--- Records supplied Enclosed Below ---

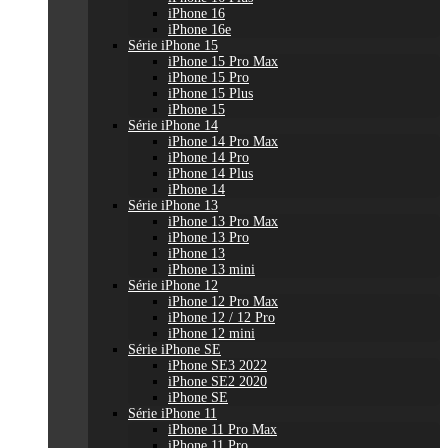
iPhone 16
iPhone 16e
Série iPhone 15
iPhone 15 Pro Max
iPhone 15 Pro
iPhone 15 Plus
iPhone 15
Série iPhone 14
iPhone 14 Pro Max
iPhone 14 Pro
iPhone 14 Plus
iPhone 14
Série iPhone 13
iPhone 13 Pro Max
iPhone 13 Pro
iPhone 13
iPhone 13 mini
Série iPhone 12
iPhone 12 Pro Max
iPhone 12 / 12 Pro
iPhone 12 mini
Série iPhone SE
iPhone SE3 2022
iPhone SE2 2020
iPhone SE
Série iPhone 11
iPhone 11 Pro Max
iPhone 11 Pro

--- End of Enclosed Records supplied ---

## What is being asked
Where a line of the entries contains "Série", report that line.

## Task answer
Série iPhone 15
Série iPhone 14
Série iPhone 13
Série iPhone 12
Série iPhone SE
Série iPhone 11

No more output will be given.